My first "real" job was being a programmer at a healthcare startup. I reported to a skilled programmer with far more experience than me, and I credit much of my foundational knowledge of software development to him. He was a great manager – he clearly communicated expectations, provided clarity without being overly prescriptive, and he gave me space to fail, iterate, and improve. He managed to have both soft skills and deep technical experience. In my experience, having a great manager is the single most important driving factor in my happiness at work.
Managing Humans
As engineers progress in their careers, they inevitably run into a fork in the road. Do they want to remain an individual contributor, or do they want to follow a management/leadership track? In my experience, engineers often struggle with this question, because the satisfaction of building something to solve a problem is what drew them to engineering in the first place. If they decide to become a manager, their technical experience and capabilities will take a back seat to the business of managing humans, which can be a scary proposition for an engineer. As a result, it's not surprising that the majority of engineers choose to remain individual contributors.
The business of managing humans is complex and requires a specific skillset. Empathy, clarity of purpose, selfless leadership, the ability to architect an organization of high performers – all of these are not core competencies required to be an engineer, with one key exception – clarity.Managing Robots
Engineers love precision. We have to – code is only worthwhile if it actually does the precise job that it is designed for. That means we often have to dig into requirements, ask pointed questions, and rapidly create the most clarity we can. The code is the easy part.
We now live in a world where agentic AI is being broadly adopted at every level of a business, but the place where it's gained the most traction is in software development. Large Language Models trained on hundreds of millions of lines of code are already deeply capable at building software, and are improving at a remarkable pace. Programmers all over the world are using Claude Code, Cursor, Kiro, and other agentic software development platforms to great effect, and a big part of their success can be directly attributed to programmers. Without them, agents are ineffective, inefficient technical debt machines.

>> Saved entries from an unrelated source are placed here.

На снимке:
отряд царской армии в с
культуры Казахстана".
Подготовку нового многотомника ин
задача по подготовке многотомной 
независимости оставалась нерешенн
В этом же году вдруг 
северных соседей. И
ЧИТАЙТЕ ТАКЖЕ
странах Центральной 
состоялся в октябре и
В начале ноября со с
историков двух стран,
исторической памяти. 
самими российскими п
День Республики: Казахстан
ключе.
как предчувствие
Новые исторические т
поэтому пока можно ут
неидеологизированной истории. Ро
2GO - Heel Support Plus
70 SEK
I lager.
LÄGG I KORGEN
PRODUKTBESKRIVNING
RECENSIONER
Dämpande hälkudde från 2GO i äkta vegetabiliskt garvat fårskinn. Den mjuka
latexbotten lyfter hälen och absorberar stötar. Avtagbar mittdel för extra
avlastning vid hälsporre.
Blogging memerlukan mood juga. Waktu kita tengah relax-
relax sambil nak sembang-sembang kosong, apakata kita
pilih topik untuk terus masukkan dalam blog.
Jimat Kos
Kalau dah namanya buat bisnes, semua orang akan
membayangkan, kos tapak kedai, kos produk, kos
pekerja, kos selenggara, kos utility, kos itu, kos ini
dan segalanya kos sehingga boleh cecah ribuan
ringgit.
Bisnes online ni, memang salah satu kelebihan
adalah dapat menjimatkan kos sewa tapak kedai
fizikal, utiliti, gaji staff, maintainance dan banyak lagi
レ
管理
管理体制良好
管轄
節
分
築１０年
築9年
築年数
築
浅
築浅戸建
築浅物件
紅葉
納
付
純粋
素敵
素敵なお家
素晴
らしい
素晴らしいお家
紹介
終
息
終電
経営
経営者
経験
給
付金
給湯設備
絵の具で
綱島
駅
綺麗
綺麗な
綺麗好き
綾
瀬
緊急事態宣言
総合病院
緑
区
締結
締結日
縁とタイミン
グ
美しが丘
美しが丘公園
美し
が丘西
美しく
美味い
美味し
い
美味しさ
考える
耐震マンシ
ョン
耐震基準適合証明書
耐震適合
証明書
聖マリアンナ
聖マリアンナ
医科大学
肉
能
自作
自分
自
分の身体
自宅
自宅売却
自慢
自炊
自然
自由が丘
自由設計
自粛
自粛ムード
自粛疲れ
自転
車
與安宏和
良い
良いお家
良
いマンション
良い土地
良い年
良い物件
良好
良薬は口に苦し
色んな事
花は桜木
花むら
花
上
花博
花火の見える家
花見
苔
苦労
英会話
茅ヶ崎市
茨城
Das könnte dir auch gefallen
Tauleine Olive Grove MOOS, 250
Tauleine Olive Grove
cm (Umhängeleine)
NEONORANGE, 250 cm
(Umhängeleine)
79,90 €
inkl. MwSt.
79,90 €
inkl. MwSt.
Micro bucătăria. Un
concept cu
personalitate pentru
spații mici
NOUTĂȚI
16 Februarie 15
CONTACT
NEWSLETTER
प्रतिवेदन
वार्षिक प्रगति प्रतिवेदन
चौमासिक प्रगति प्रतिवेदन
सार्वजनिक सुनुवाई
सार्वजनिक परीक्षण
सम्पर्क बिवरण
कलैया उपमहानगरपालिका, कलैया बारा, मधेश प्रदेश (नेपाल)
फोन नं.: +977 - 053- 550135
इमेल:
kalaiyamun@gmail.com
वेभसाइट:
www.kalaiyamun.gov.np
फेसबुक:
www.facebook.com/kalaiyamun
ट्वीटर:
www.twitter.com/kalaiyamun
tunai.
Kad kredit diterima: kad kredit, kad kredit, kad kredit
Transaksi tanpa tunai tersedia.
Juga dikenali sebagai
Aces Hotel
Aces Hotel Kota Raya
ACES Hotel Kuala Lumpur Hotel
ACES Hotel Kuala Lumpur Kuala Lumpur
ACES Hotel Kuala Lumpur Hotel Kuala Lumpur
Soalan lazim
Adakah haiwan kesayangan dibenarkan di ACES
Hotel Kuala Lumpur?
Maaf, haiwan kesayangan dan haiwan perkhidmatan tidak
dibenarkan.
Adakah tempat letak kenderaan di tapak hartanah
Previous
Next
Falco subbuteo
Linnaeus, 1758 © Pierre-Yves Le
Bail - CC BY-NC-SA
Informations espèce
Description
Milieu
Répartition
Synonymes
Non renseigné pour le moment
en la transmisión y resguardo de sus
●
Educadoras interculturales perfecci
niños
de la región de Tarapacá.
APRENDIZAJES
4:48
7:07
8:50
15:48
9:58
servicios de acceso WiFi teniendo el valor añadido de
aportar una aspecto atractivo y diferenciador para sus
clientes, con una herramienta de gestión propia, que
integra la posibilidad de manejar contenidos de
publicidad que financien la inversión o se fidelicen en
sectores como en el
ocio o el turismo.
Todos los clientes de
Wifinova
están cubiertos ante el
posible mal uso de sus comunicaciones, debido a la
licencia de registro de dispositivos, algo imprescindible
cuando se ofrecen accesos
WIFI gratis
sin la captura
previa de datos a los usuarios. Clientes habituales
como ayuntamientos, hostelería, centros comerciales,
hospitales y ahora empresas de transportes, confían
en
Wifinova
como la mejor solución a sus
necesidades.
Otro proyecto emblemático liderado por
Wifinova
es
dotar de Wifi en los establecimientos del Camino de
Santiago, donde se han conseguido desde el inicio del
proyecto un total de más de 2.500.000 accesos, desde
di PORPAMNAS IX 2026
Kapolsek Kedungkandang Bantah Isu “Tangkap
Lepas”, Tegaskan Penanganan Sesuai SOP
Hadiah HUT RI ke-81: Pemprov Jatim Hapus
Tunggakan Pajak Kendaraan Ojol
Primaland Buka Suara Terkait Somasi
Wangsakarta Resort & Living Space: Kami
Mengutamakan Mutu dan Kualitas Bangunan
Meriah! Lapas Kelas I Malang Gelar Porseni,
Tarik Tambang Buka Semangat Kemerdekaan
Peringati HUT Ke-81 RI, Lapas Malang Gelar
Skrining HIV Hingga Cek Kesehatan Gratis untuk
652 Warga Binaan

An engineering team with a mature, spec-driven AI-DLC will require team members to ask the right questions, to tease out scope, and to create clarity that agents and humans can then use to write code. Engineers are the highest value assets in the chain–without them, agents will not have the right clarity and context to perform their job
So, guess what? Every individual contributor is now managing a team. It's just a team of robots. And the best news? These robot employees are delighted to do *precisely* what they are told.
Your People Make AI Work
If you've been reading my articles for a while, you know how passionate I am about responsible AI adoption that treats humans with the respect and importance that they deserve. AI is a tool for humans, not the other way around. Understanding your team's core strengths and the real, hype-free capabilities of AI will allow you to transform your team of individual contributors into a team of high-performing captains, precisely directing agents, writing and reviewing code alongside them, and going home at the end of each day fulfilled.